On the 4-hour chart, the pair reversed in favor of the U.S. dollar just a few points shy of the 127.2% retracement level at 1.3795. Since the decline was unexpected and may end quickly, I believe the hourly chart is more relevant for now.
Commitments of Traders (COT) Report:
The sentiment of the "Non-commercial" trader category became less bullish over the latest reporting week. The number of long positions held by speculators decreased by 6,434, while short positions increased by 2,028. However, bears have long lost their advantage in the market and currently have no real chance of success. The gap between long and short positions stands at 35,000 in favor of the bulls: 100,000 versus 65,000.
In my view, the pound still faces downside risks, but the events of 2025 have completely reshaped the market in the long term. Over the past three months, the number of long positions has risen from 65,000 to 100,000, while short positions have fallen from 76,000 to 65,000. Under Donald Trump, confidence in the dollar has been shaken, and COT reports indicate that traders have little interest in buying the U.S. currency. Thus, regardless of the broader news background, the dollar continues to fall amid developments surrounding Trump.

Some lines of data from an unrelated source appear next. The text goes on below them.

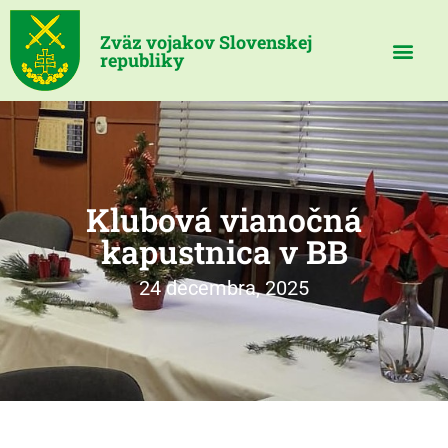
Zväz vojakov Slovenskej
republiky
Klubová vianočná
kapustnica v BB
24 decembra, 2025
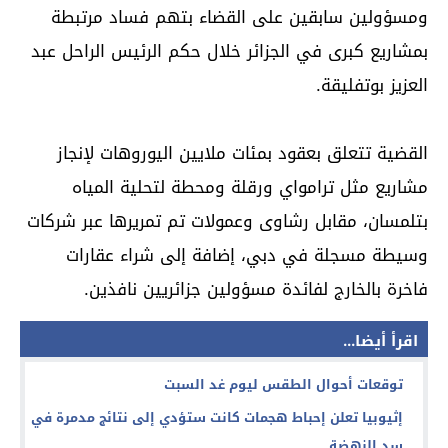
ومسؤولين سابقين على القضاء بتهم فساد مرتبطة
بمشاريع كبرى في الجزائر خلال حكم الرئيس الراحل عبد
العزيز بوتفليقة.
القضية تتعلق بعقود بمئات ملايين اليوروهات لإنجاز
مشاريع مثل ترامواي ورقلة ومحطة لتحلية المياه
بتلمسان، مقابل رشاوى وعمولات تم تمريرها عبر شركات
وسيطة مسجلة في دبي، إضافة إلى شراء عقارات
فاخرة بالخارج لفائدة مسؤولين جزائريين نافذين.
اقرأ أيضا...
توقعات أحوال الطقس ليوم غد السبت
إثيوبيا تعلن إحباط هجمات كانت ستؤدي إلى نتائج مدمرة في
سد النهضة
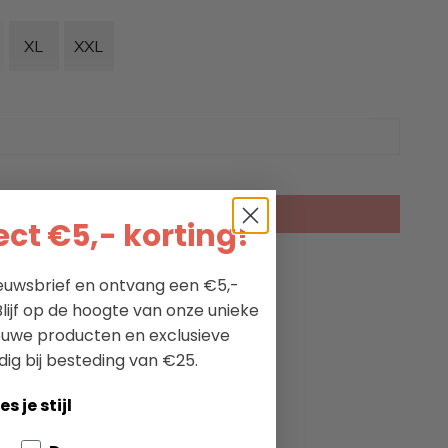
XL
XXL
KIES EEN OPTIE
ct €5,- korting!
nnen 2 werkdagen
nieuwsbrief en ontvang een €5,-
ectie maritieme kleding
lijf op de hoogte van onze unieke
ieuwe producten en exclusieve
passie voor maritieme levensstijl
dig bij besteding van €25.
es je stijl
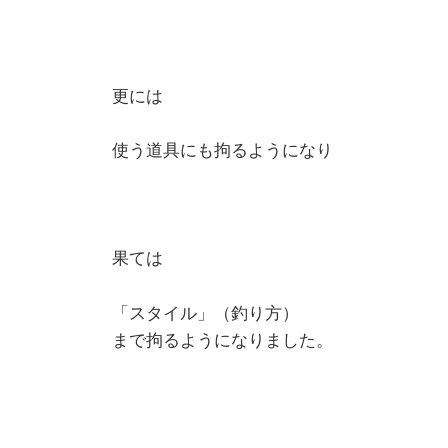
更には
使う道具にも拘るようになり
果ては
「スタイル」（釣り方）
まで拘るようになりました。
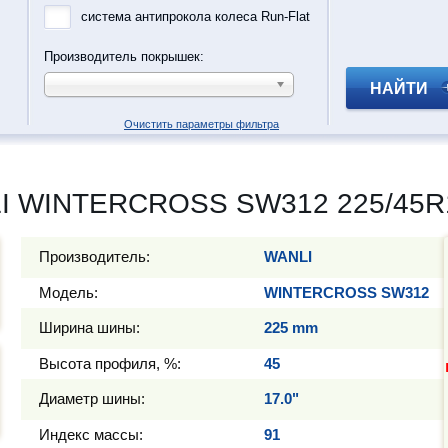
система антипрокола колеса Run-Flat
Производитель покрышек:
НАЙТИ
Очистить параметры фильтра
I WINTERCROSS SW312 225/45R1
Производитель:
WANLI
Модель:
WINTERCROSS SW312
Ширина шины:
225 mm
Высота профиля, %:
45
Диаметр шины:
17.0"
Индекс массы:
91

News Calendar for the U.S. and the UK:
- UK – Services PMI (08:30 UTC)
- U.S. – Nonfarm Payrolls (12:30 UTC)
- U.S. – Unemployment Rate (12:30 UTC)
- U.S. – ISM Services PMI (14:00 UTC)
Thursday's economic calendar includes at least three key events. The news background is likely to have a strong influence on trader sentiment in the second half of the day.
GBP/USD Forecast and Trading Recommendations:
Selling the pair was possible following a rebound from the 1.3749 level, targeting 1.3611–1.3633. That target has been reached. New selling opportunities may arise if the pair consolidates below the 1.3611–1.3633 zone, targeting 1.3527. Buying opportunities may be considered if the pair rebounds from the 1.3611–1.3633 zone on the hourly chart, with a target at 1.3749.
The Fibonacci grids are built from 1.3446–1.3139 on the hourly chart and from 1.3431–1.2104 on the 4-hour chart.